**Work task**
Anywhere the string "gratuito" shows up in the listing below, copy the line it is in.

**Data section**
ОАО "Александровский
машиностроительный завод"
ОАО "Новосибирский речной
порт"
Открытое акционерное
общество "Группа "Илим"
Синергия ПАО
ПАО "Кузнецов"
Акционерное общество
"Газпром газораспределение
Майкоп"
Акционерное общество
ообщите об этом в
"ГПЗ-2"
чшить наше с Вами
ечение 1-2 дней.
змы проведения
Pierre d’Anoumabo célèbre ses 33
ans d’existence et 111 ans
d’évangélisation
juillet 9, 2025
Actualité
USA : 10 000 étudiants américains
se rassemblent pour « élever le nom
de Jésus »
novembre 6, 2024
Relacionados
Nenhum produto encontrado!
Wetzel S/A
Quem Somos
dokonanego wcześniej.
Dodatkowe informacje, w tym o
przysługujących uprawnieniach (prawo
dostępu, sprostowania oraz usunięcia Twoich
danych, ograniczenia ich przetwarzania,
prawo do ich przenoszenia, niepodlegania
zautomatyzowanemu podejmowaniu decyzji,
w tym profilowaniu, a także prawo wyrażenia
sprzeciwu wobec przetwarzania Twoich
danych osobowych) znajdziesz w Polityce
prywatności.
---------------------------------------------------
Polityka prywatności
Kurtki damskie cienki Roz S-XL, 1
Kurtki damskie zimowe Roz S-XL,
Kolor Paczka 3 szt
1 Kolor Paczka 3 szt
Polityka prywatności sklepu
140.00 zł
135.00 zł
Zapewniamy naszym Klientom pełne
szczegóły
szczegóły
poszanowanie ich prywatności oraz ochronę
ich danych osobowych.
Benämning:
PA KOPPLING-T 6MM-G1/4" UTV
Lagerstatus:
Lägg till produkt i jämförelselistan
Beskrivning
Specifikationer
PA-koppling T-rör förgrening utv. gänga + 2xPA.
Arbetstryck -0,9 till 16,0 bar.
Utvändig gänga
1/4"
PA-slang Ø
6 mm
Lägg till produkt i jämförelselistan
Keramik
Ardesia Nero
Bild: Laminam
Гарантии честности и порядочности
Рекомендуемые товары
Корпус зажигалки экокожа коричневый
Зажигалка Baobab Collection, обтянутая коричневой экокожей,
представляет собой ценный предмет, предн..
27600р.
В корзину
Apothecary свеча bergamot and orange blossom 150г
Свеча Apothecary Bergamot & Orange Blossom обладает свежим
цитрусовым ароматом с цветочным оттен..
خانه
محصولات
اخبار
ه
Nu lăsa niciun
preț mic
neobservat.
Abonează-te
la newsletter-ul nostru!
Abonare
==
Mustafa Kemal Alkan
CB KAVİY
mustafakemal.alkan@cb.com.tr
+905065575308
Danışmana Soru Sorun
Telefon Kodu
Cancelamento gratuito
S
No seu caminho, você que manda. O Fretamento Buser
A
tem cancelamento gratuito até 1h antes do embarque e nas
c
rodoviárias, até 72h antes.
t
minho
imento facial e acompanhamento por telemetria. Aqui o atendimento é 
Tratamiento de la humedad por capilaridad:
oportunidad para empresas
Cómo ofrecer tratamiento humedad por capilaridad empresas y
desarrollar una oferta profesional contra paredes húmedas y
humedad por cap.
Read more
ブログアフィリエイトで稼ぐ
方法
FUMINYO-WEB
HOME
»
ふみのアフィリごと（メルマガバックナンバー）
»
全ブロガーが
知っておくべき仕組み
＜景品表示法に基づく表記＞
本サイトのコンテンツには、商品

**Output for this exercise**
Cancelamento gratuito
tem cancelamento gratuito até 1h antes do embarque e nas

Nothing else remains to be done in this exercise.